··· SOURCE RECORDS

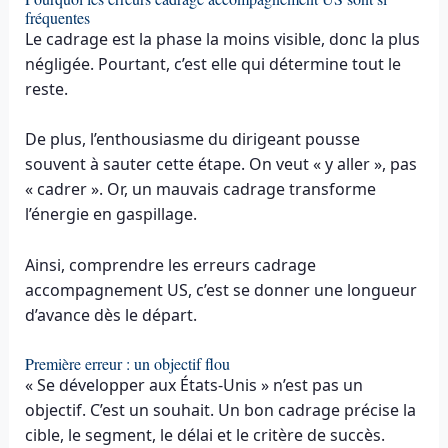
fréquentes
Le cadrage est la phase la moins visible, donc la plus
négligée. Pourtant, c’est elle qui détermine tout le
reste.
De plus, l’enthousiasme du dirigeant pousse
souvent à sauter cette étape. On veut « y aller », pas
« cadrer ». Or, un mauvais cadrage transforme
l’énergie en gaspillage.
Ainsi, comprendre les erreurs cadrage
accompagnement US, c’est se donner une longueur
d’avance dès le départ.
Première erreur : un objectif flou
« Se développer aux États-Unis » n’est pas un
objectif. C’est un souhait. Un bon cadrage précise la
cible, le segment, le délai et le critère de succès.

······
··· SOURCE RECORDS

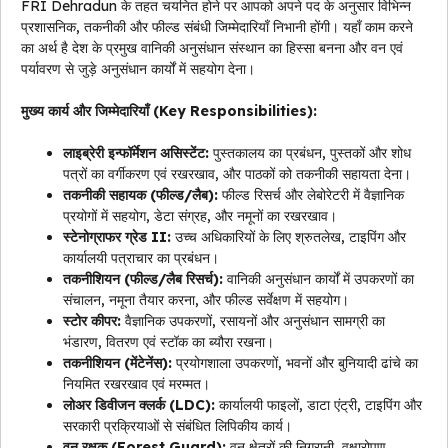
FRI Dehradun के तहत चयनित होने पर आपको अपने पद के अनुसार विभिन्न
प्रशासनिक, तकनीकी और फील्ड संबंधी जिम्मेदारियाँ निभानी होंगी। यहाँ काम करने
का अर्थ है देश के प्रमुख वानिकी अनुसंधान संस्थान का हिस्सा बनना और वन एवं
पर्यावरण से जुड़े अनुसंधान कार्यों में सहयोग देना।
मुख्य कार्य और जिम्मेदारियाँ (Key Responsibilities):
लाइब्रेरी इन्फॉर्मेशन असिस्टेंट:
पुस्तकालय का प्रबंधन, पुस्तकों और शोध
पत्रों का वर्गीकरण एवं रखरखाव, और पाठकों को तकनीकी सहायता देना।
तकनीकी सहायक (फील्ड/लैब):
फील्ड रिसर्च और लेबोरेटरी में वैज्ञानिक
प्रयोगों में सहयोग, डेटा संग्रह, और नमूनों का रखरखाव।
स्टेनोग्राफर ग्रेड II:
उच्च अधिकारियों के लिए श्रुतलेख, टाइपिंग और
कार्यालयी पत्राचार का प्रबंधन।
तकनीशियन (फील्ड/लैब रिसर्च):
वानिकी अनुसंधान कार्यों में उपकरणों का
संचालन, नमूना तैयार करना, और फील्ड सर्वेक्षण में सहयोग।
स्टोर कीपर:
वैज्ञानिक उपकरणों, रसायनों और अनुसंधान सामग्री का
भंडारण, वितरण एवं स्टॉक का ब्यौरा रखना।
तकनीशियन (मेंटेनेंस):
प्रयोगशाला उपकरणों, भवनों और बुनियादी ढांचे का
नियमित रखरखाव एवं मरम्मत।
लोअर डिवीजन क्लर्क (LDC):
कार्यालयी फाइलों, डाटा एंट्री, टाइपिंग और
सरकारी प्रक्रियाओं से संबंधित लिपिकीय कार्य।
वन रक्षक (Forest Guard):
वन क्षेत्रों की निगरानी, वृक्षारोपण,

······

Using the material, show each line where the string "plus" can be found.

▶ **EXERCISE SOLUTION**:
Le cadrage est la phase la moins visible, donc la plus
De plus, l’enthousiasme du dirigeant pousse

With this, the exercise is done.